Karl and Walburga Mengele often assigned their oldest boy the task of overseeing the shipment of goods to and from the Mengele farm-equipment factory. Beppo would ride the horse-drawn wagon down to the train station, delighting at the ruckus it caused as it clattered across the cobbled stone streets of the sleepy little town. If it was early in the morning, the residents of Augsburgstrasse, Gunzburg’s main street, were awakened by the noise of the heavy steel parts banging and clanging against one another. They would sigh and mutter affectionately,
“Mengele is coming.” With his dark hair, gleaming eyes, and mischievous grin, Beppo was an endearing child-the most popular of the three Mengele brothers.
At the station, the little boy proved that he deserved the trust his parents placed in him. He watched carefully as the shipments were stacked onto the trains. If a train had brought in supplies, he supervised their loading intO the carriage, making certain nothing was broken or left behind.
It was a grownup job, and young Mengele was said to revel in it.
A quarter of a century later, an older Beppo-SS Dr. Josef Mengele -still delighted at the arrival of trains and their cargoes, but at a different railway stop.
Mo SHE OFFER: I was born in 1932 in a small town in what is now a part of Russia.

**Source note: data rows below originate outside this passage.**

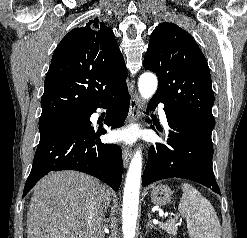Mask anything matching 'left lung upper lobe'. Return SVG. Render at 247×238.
<instances>
[{
	"mask_svg": "<svg viewBox=\"0 0 247 238\" xmlns=\"http://www.w3.org/2000/svg\"><path fill=\"white\" fill-rule=\"evenodd\" d=\"M143 66L157 74L159 85L153 97L167 112L214 128L210 71L192 36L174 23L158 25L151 34Z\"/></svg>",
	"mask_w": 247,
	"mask_h": 238,
	"instance_id": "5c2ea615",
	"label": "left lung upper lobe"
}]
</instances>
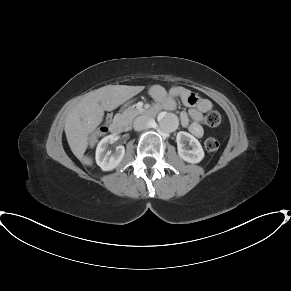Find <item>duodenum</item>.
<instances>
[{
	"instance_id": "1",
	"label": "duodenum",
	"mask_w": 291,
	"mask_h": 291,
	"mask_svg": "<svg viewBox=\"0 0 291 291\" xmlns=\"http://www.w3.org/2000/svg\"><path fill=\"white\" fill-rule=\"evenodd\" d=\"M158 112V108L156 106H152L149 109L145 110L144 114L148 116H154ZM126 124L122 119H116L110 124V131L113 134H121L125 132Z\"/></svg>"
}]
</instances>
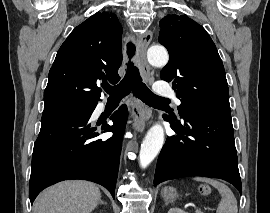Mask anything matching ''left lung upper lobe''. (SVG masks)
Returning a JSON list of instances; mask_svg holds the SVG:
<instances>
[{
	"instance_id": "left-lung-upper-lobe-1",
	"label": "left lung upper lobe",
	"mask_w": 270,
	"mask_h": 213,
	"mask_svg": "<svg viewBox=\"0 0 270 213\" xmlns=\"http://www.w3.org/2000/svg\"><path fill=\"white\" fill-rule=\"evenodd\" d=\"M159 43L169 52L161 79L173 81L181 101L179 114H230L229 89L216 46L205 29L187 15H167L160 21Z\"/></svg>"
}]
</instances>
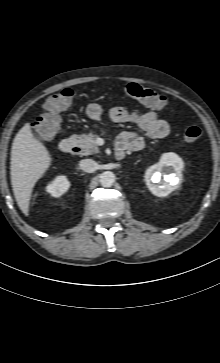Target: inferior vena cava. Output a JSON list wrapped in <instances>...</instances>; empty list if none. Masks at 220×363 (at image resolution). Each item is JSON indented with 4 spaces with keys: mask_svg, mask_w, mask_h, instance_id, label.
Listing matches in <instances>:
<instances>
[{
    "mask_svg": "<svg viewBox=\"0 0 220 363\" xmlns=\"http://www.w3.org/2000/svg\"><path fill=\"white\" fill-rule=\"evenodd\" d=\"M80 169L92 173L98 169V164L92 159H83L79 163Z\"/></svg>",
    "mask_w": 220,
    "mask_h": 363,
    "instance_id": "1",
    "label": "inferior vena cava"
}]
</instances>
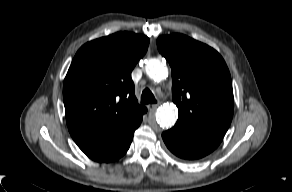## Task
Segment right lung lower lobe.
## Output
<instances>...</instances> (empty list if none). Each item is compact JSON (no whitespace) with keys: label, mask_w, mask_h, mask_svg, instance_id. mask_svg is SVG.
<instances>
[{"label":"right lung lower lobe","mask_w":292,"mask_h":192,"mask_svg":"<svg viewBox=\"0 0 292 192\" xmlns=\"http://www.w3.org/2000/svg\"><path fill=\"white\" fill-rule=\"evenodd\" d=\"M142 116L112 132L102 134H77L72 136L78 147L92 160L112 162L122 157L130 147L134 131L139 127Z\"/></svg>","instance_id":"1"}]
</instances>
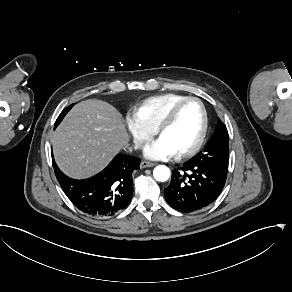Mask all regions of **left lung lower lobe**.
<instances>
[{
	"label": "left lung lower lobe",
	"mask_w": 292,
	"mask_h": 292,
	"mask_svg": "<svg viewBox=\"0 0 292 292\" xmlns=\"http://www.w3.org/2000/svg\"><path fill=\"white\" fill-rule=\"evenodd\" d=\"M227 171L226 164L192 158L172 171L171 182L164 189L165 199L180 212L200 211L219 196L226 182Z\"/></svg>",
	"instance_id": "1"
}]
</instances>
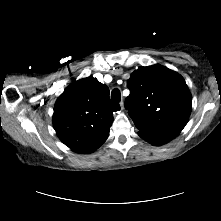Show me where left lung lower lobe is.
I'll return each instance as SVG.
<instances>
[{
    "label": "left lung lower lobe",
    "mask_w": 221,
    "mask_h": 221,
    "mask_svg": "<svg viewBox=\"0 0 221 221\" xmlns=\"http://www.w3.org/2000/svg\"><path fill=\"white\" fill-rule=\"evenodd\" d=\"M138 135L142 139L146 140L147 142H149L153 145H157V146H160V145L165 144L168 141H170L169 139H164V138H160V137H157V136L149 135V134L143 133L141 131L138 132Z\"/></svg>",
    "instance_id": "left-lung-lower-lobe-1"
}]
</instances>
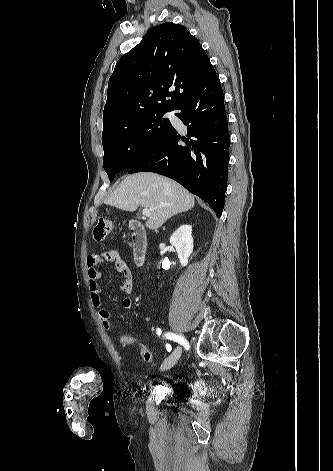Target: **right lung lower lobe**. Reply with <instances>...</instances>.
Listing matches in <instances>:
<instances>
[{"label":"right lung lower lobe","instance_id":"obj_1","mask_svg":"<svg viewBox=\"0 0 333 471\" xmlns=\"http://www.w3.org/2000/svg\"><path fill=\"white\" fill-rule=\"evenodd\" d=\"M176 109L179 112L175 115L188 127L190 140L172 126L128 173L148 171L174 179L206 201L220 217L227 186L230 136L217 74Z\"/></svg>","mask_w":333,"mask_h":471}]
</instances>
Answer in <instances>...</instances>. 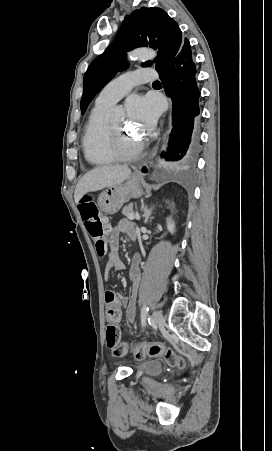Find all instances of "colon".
Returning <instances> with one entry per match:
<instances>
[{"label": "colon", "instance_id": "1", "mask_svg": "<svg viewBox=\"0 0 272 451\" xmlns=\"http://www.w3.org/2000/svg\"><path fill=\"white\" fill-rule=\"evenodd\" d=\"M81 216L85 221L89 234L94 240L95 251L99 257H104L108 252V231L103 230L101 213L98 204L91 200H82L79 204ZM106 345L112 356H120L132 351L137 359L140 354H162L164 359L173 367H181L182 359L173 350H166L165 345H154L153 342H128L127 339H119L118 328L114 323L108 322L105 328Z\"/></svg>", "mask_w": 272, "mask_h": 451}]
</instances>
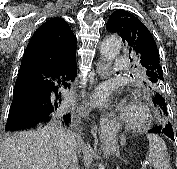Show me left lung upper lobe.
Masks as SVG:
<instances>
[{
  "label": "left lung upper lobe",
  "mask_w": 177,
  "mask_h": 169,
  "mask_svg": "<svg viewBox=\"0 0 177 169\" xmlns=\"http://www.w3.org/2000/svg\"><path fill=\"white\" fill-rule=\"evenodd\" d=\"M106 28L121 36L122 41L129 50V54L139 61L141 64L140 70L145 79L144 83L148 85L155 96L161 98L159 106L164 115L167 116L165 100L159 95L164 81L163 70L159 60L157 45L150 31L140 20L125 10L114 11L109 17ZM163 125H168L172 128L166 118Z\"/></svg>",
  "instance_id": "1"
}]
</instances>
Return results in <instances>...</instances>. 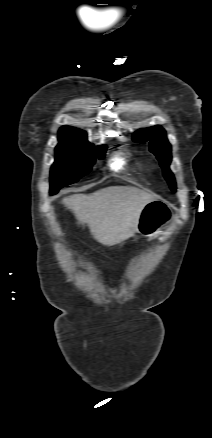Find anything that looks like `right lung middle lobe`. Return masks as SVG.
Instances as JSON below:
<instances>
[{
  "label": "right lung middle lobe",
  "instance_id": "right-lung-middle-lobe-1",
  "mask_svg": "<svg viewBox=\"0 0 212 438\" xmlns=\"http://www.w3.org/2000/svg\"><path fill=\"white\" fill-rule=\"evenodd\" d=\"M105 152V145H100L95 149L94 145L87 140L59 139V144L55 149V162L50 172L51 194L77 182L91 170L96 155L101 160Z\"/></svg>",
  "mask_w": 212,
  "mask_h": 438
}]
</instances>
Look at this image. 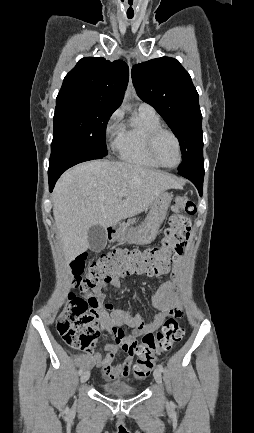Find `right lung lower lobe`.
I'll list each match as a JSON object with an SVG mask.
<instances>
[{
	"label": "right lung lower lobe",
	"mask_w": 254,
	"mask_h": 433,
	"mask_svg": "<svg viewBox=\"0 0 254 433\" xmlns=\"http://www.w3.org/2000/svg\"><path fill=\"white\" fill-rule=\"evenodd\" d=\"M100 158L103 157L91 154L71 144H64L58 149L51 151L48 169L50 192H52L56 181L65 170L78 163Z\"/></svg>",
	"instance_id": "1"
}]
</instances>
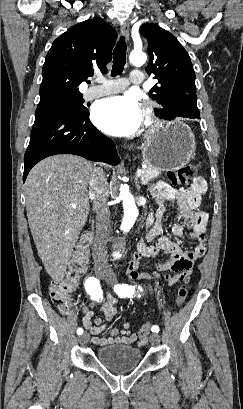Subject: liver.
Listing matches in <instances>:
<instances>
[{"label":"liver","instance_id":"1","mask_svg":"<svg viewBox=\"0 0 243 409\" xmlns=\"http://www.w3.org/2000/svg\"><path fill=\"white\" fill-rule=\"evenodd\" d=\"M91 162L69 154L36 164L25 182L29 228L38 255L52 280L60 282L87 221Z\"/></svg>","mask_w":243,"mask_h":409}]
</instances>
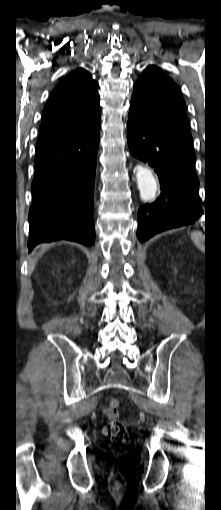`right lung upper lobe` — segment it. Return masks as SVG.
I'll return each mask as SVG.
<instances>
[{
	"mask_svg": "<svg viewBox=\"0 0 221 510\" xmlns=\"http://www.w3.org/2000/svg\"><path fill=\"white\" fill-rule=\"evenodd\" d=\"M98 83L77 68L54 89L43 109L36 146L80 133L100 119Z\"/></svg>",
	"mask_w": 221,
	"mask_h": 510,
	"instance_id": "cb5924a9",
	"label": "right lung upper lobe"
}]
</instances>
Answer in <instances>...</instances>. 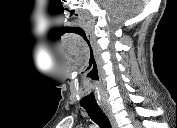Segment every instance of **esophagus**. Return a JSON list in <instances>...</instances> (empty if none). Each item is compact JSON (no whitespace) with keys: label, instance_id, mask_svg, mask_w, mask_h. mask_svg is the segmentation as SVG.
Listing matches in <instances>:
<instances>
[{"label":"esophagus","instance_id":"obj_1","mask_svg":"<svg viewBox=\"0 0 177 128\" xmlns=\"http://www.w3.org/2000/svg\"><path fill=\"white\" fill-rule=\"evenodd\" d=\"M101 110L104 112V114L108 117L112 128H118V125L116 123L114 114L111 110V108L108 105H101Z\"/></svg>","mask_w":177,"mask_h":128}]
</instances>
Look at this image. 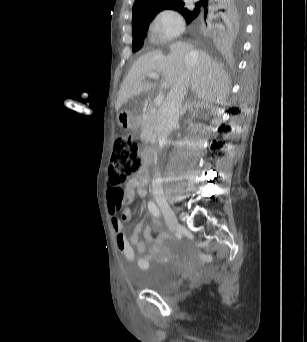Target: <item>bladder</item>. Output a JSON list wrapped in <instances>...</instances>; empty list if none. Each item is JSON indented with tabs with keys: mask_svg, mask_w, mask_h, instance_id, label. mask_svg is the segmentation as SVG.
I'll list each match as a JSON object with an SVG mask.
<instances>
[{
	"mask_svg": "<svg viewBox=\"0 0 307 342\" xmlns=\"http://www.w3.org/2000/svg\"><path fill=\"white\" fill-rule=\"evenodd\" d=\"M180 280V273L175 266L157 259L149 263L146 269L144 287L158 293H168L179 287Z\"/></svg>",
	"mask_w": 307,
	"mask_h": 342,
	"instance_id": "obj_1",
	"label": "bladder"
}]
</instances>
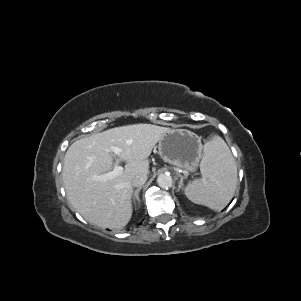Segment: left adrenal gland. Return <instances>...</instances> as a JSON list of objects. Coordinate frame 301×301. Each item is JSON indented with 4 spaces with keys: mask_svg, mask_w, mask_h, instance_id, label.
Here are the masks:
<instances>
[{
    "mask_svg": "<svg viewBox=\"0 0 301 301\" xmlns=\"http://www.w3.org/2000/svg\"><path fill=\"white\" fill-rule=\"evenodd\" d=\"M178 176L180 177V182H179V185H178V191H180V189L182 188V186H183V176L182 175H180V174H178Z\"/></svg>",
    "mask_w": 301,
    "mask_h": 301,
    "instance_id": "1",
    "label": "left adrenal gland"
}]
</instances>
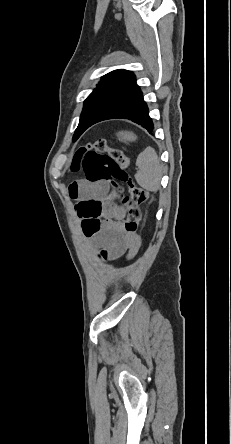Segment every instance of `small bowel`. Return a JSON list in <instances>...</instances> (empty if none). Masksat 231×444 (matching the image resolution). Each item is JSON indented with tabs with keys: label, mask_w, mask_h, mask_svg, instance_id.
Here are the masks:
<instances>
[{
	"label": "small bowel",
	"mask_w": 231,
	"mask_h": 444,
	"mask_svg": "<svg viewBox=\"0 0 231 444\" xmlns=\"http://www.w3.org/2000/svg\"><path fill=\"white\" fill-rule=\"evenodd\" d=\"M69 196L81 202L95 201L100 203L99 219L101 226L93 235L100 247V256L104 259L115 260L124 255L134 256L140 247L141 240L137 235L124 232L122 221L126 211L109 195V186L105 181H77L70 185Z\"/></svg>",
	"instance_id": "obj_1"
}]
</instances>
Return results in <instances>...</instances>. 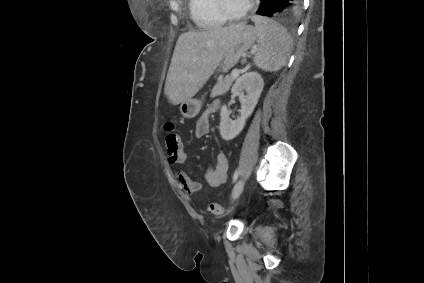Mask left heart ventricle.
Here are the masks:
<instances>
[{"label":"left heart ventricle","mask_w":424,"mask_h":283,"mask_svg":"<svg viewBox=\"0 0 424 283\" xmlns=\"http://www.w3.org/2000/svg\"><path fill=\"white\" fill-rule=\"evenodd\" d=\"M250 0H225L230 11L234 13L242 12L248 5Z\"/></svg>","instance_id":"1"}]
</instances>
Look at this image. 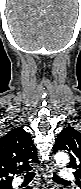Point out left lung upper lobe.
I'll return each instance as SVG.
<instances>
[{
  "mask_svg": "<svg viewBox=\"0 0 81 189\" xmlns=\"http://www.w3.org/2000/svg\"><path fill=\"white\" fill-rule=\"evenodd\" d=\"M65 150L70 155L69 167L74 172L76 184L81 188V132L72 127L64 128L56 139L53 152Z\"/></svg>",
  "mask_w": 81,
  "mask_h": 189,
  "instance_id": "obj_1",
  "label": "left lung upper lobe"
}]
</instances>
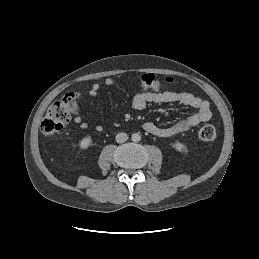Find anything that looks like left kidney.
<instances>
[{
  "label": "left kidney",
  "mask_w": 259,
  "mask_h": 259,
  "mask_svg": "<svg viewBox=\"0 0 259 259\" xmlns=\"http://www.w3.org/2000/svg\"><path fill=\"white\" fill-rule=\"evenodd\" d=\"M174 148L179 151V152H184L185 151V146L183 145V143L176 141L174 143Z\"/></svg>",
  "instance_id": "5707ae66"
}]
</instances>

My twin brother and I were the youngest of four brothers. We were nicknamed
“Miki and Tibi.”
My family was very wealthy. Father owned a large estate with two plants that manufactured liquor. We grew potatoes and fruit on our farm, and made sweet liqueurs from them.
It was a wonderful life. Each morning, Tibi and I were taken to school by a horse-drawn carriage. We owned two horses!
Then the Germans came in 1944. They took everything from us.
They confiscated our gold, our jewelry, our furniture-all our possessions. We were no longer permitted to live on the farm.